Fabry-Perot Cavity Control for Tunable Raman Scattering

Abstract

The Fabry-Perot (FP) resonator is an intuitive and versatile optical structure owing to its uniqueness in light-matter interactions, yielding resonance with a wide range of wavelengths as it couples with photonic materials encapsulated in a dielectric cavity. Leveraging the FP resonator for molecular detection, a simple geometry of the metal-dielectric-metal structure is demonstrated to allow tuning of the enhancement factors (EFs) of surface-enhanced Raman scattering (SERS).

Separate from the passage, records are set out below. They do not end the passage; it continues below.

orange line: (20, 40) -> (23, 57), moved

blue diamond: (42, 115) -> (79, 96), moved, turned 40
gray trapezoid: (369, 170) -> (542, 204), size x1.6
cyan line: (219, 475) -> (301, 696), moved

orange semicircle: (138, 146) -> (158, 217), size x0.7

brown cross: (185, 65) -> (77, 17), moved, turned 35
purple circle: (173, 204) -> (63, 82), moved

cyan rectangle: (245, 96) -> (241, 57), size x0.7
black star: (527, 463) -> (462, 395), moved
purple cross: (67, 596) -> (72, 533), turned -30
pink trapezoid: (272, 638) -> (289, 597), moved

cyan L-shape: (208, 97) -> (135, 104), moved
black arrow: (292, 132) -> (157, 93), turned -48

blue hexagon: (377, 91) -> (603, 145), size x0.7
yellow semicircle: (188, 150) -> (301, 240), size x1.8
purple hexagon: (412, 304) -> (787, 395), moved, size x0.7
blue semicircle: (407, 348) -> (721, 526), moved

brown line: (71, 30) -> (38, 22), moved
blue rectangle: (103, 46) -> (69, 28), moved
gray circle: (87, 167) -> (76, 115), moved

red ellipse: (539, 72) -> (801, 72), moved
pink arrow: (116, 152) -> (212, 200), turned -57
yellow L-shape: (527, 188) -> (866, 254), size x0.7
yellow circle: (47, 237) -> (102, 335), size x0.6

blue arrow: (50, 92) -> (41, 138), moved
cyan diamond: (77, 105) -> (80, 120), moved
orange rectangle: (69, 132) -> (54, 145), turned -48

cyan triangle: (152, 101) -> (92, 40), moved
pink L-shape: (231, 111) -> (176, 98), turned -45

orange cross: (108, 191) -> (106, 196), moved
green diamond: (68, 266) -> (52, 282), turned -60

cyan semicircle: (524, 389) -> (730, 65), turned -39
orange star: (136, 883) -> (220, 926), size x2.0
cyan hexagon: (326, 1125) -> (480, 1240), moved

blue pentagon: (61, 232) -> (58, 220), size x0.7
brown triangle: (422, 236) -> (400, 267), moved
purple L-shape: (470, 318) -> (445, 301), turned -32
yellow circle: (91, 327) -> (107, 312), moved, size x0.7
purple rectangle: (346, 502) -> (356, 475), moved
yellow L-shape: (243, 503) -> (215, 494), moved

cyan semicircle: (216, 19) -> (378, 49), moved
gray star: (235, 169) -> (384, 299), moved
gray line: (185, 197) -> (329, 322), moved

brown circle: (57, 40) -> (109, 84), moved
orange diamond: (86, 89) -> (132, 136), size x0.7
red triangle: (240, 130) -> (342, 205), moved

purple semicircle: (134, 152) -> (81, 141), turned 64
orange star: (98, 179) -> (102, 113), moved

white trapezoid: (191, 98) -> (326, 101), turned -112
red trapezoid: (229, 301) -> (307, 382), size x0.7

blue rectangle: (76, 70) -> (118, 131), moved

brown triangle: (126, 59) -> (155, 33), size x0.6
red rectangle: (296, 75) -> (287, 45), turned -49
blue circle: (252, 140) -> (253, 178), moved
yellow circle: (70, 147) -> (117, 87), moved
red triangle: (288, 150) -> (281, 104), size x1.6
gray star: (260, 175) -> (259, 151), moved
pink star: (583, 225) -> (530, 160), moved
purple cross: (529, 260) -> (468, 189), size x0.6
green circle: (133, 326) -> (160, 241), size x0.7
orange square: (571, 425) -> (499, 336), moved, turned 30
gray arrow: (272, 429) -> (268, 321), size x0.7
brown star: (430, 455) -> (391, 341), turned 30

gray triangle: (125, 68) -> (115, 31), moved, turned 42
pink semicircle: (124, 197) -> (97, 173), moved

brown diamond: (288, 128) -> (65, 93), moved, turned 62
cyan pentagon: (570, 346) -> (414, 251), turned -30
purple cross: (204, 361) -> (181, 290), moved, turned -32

The optimum near-field EF from randomly dispersed gold nano-gaps and dynamic modulation of the far-field SERS EF by varying the optical resonance of the FP etalon are systematically investigated by performing computational and experimental analyses. The proposed strategy of combining plasmonic nanostructures with FP etalons clearly reveals wavelength matching of FP resonance to excitation and scattering wavelengths plays a key role in determining the magnitude of the SERS EF. Finally, the optimum near-field generating optical structure with controlled dielectric cavity is suggested for a tunable SERS platform, and its dynamic SERS switching performance is confirmed by demonstrating information encryption through liquid immersion.

Keywords: Fabry-Perot resonators; encryption; nanocavity; plasmonic nanoparticles; surface-enhanced Raman scattering.